====== DATA ======

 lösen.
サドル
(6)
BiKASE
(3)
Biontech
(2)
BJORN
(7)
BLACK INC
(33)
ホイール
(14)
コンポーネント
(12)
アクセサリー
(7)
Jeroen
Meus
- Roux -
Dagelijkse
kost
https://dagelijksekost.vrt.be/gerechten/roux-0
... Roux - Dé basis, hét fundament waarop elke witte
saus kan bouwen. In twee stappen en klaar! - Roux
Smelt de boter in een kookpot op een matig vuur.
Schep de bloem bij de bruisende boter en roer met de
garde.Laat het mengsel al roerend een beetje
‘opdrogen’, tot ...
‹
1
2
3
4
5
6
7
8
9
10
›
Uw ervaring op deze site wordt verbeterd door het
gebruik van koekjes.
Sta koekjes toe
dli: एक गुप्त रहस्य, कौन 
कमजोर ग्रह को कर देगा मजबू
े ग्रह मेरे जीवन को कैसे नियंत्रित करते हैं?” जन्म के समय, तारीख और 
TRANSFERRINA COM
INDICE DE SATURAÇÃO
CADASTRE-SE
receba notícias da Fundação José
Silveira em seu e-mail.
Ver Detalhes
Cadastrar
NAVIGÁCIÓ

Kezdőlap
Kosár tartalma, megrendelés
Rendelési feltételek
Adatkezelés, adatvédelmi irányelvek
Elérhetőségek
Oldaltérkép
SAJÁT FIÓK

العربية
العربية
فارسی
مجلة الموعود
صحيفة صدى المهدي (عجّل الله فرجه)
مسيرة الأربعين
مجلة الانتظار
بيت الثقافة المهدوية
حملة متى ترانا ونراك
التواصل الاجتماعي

======
====== DATA ======

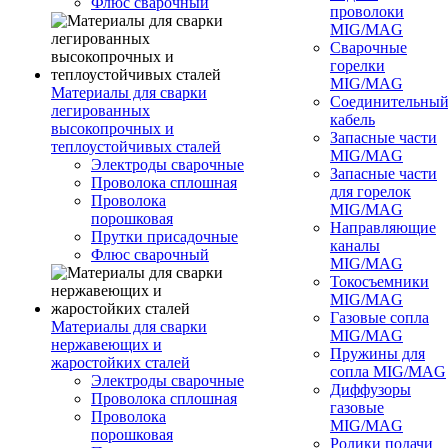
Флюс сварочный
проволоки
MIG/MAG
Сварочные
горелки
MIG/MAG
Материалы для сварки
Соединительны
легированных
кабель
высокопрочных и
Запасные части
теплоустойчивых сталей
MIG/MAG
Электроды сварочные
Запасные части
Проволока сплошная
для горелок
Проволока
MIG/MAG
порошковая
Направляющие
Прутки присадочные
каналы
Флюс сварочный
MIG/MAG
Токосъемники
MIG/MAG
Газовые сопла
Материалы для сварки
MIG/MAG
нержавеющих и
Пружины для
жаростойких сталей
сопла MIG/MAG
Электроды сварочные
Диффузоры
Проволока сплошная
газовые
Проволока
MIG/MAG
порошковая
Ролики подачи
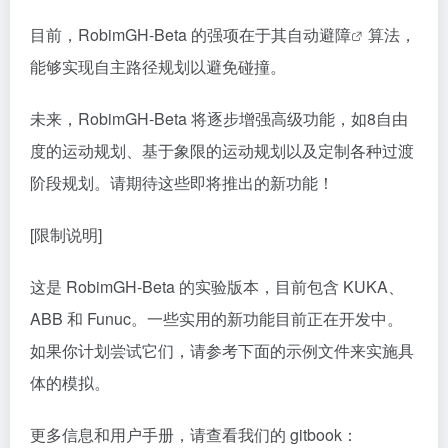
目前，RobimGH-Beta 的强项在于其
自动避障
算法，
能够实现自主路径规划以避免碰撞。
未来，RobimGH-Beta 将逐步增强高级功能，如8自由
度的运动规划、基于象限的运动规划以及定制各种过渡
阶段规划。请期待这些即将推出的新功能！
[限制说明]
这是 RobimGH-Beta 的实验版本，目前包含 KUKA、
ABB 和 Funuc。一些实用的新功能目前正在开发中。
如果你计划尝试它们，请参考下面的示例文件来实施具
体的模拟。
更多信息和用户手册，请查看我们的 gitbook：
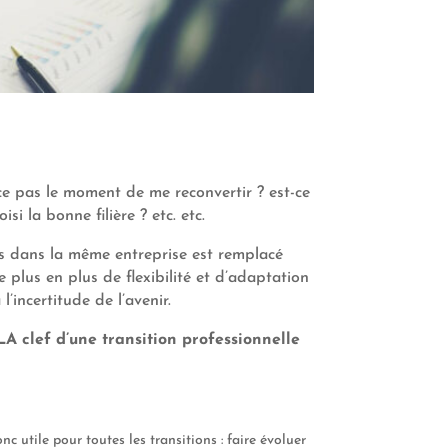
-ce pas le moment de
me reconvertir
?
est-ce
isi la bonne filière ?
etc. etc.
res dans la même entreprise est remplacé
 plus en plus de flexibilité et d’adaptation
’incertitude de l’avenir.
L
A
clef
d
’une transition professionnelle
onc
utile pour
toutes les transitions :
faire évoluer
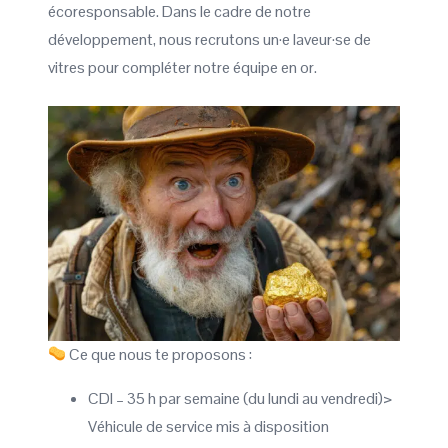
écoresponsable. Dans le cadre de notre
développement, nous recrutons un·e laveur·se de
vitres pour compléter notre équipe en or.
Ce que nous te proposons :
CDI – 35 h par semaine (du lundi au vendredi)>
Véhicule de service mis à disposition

======

▸ **WORK INSTRUCTIONS**: Using the entries above, tally every line that holds the word "pour". Answer with that number only.

▸ **PROBLEM SOLUTION**: 2